Saturday, February 7, 2009

Notable Quote

In the course of my research for my thesis on executive compensation in the banking industry, I stumbled across a quote I just couldn't exclude from my paper. The irony was too perfect. In his book, A Banker's Life, George S. Moore, the former president of Citibank, writes:
Speaking from a perspective of sixty years in banking and in business, I have to say that banking is the surest, safest, easiest business I have seen or known….If you’re not actually stupid or dishonest it’s hard not to make money in banking.
Now, a few preliminary comments about this quote. Moore ran Citibank in the 1960s, when banking, like most businesses, was considerably simpler. It was far more regulated, far less exciting, and consisted of, as my Money, Banking, and Capital Markets professor put it, "Fat men in suits playing golf." Since the 80s, banking has grown more interesting and more complex. Part of this can be tied to the proliferation of securitization of assets and the competition for financing. Nevertheless, even though the specifics of banking may have changed, the fundamentals are pretty much the same: Take in money, lend out money, take in more money, lend out more money.

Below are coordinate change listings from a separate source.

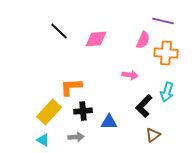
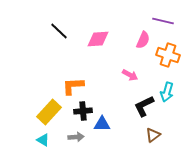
pink diamond: moved 2 px right
orange cross: moved 2 px right, 2 px down; rotated 15 degrees clockwise
pink arrow: rotated 21 degrees clockwise
orange L-shape: moved 2 px right, 1 px up
black L-shape: rotated 20 degrees clockwise
blue triangle: moved 7 px left, 2 px down
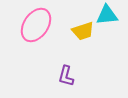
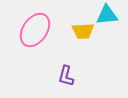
pink ellipse: moved 1 px left, 5 px down
yellow trapezoid: rotated 15 degrees clockwise
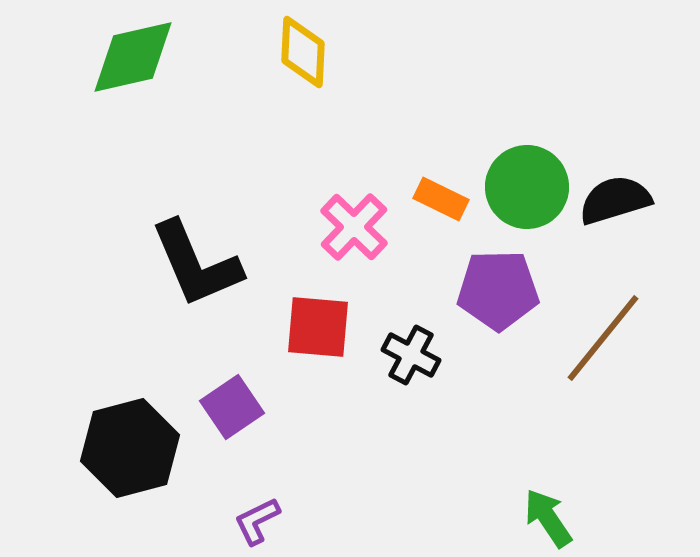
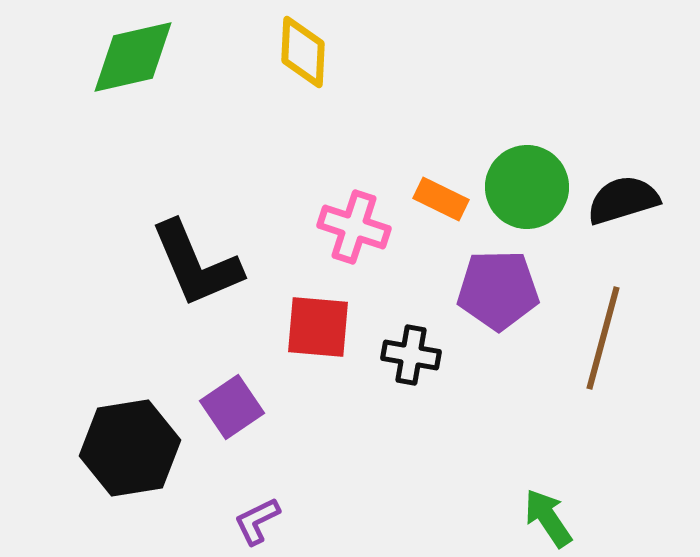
black semicircle: moved 8 px right
pink cross: rotated 26 degrees counterclockwise
brown line: rotated 24 degrees counterclockwise
black cross: rotated 18 degrees counterclockwise
black hexagon: rotated 6 degrees clockwise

Also, he is obviously understating the importance of intellect in banking. It is the "surest, safest, easiest business" if you have the business acumen to spy good investments. It seems easy to those who can do it.

That said, I find this quote hilarious for the obvious reason that so many bankers seemed to fall into the "stupid or dishonest" category in recent years. (Dishonest with themselves, and therefore stupid with their businesses) If I had to venture a guess as to the reason for the prevalent stupidity, I would blame the growing trend of business to align itself with the government at the upper level. For evidence, see Robert Rubin, the former Treasury Secretary who served on the board of Citigroup after his tenure in the Clinton administration until his recent resignation in disgrace. Also see Angelo Mozilo, the former CEO of Countrywide Financial who abetted Fannie Mae and Freddie Mac in their affordable housing binge in exchange for favors.

Putting government pull-peddlers at the tops of corporations sets the corporation up to serve the government, not its shareholders. That is exactly what happened in the mortgage crisis, and now the government, with its increased role in bank decision-making, is trying to repeat that catastrophe.

Lesson: If you want to run a business the way business is supposed to be run, don't stuff your boardroom or your corner office with "Men from Washington" whose only strategic advantage is that they have lots of "friends."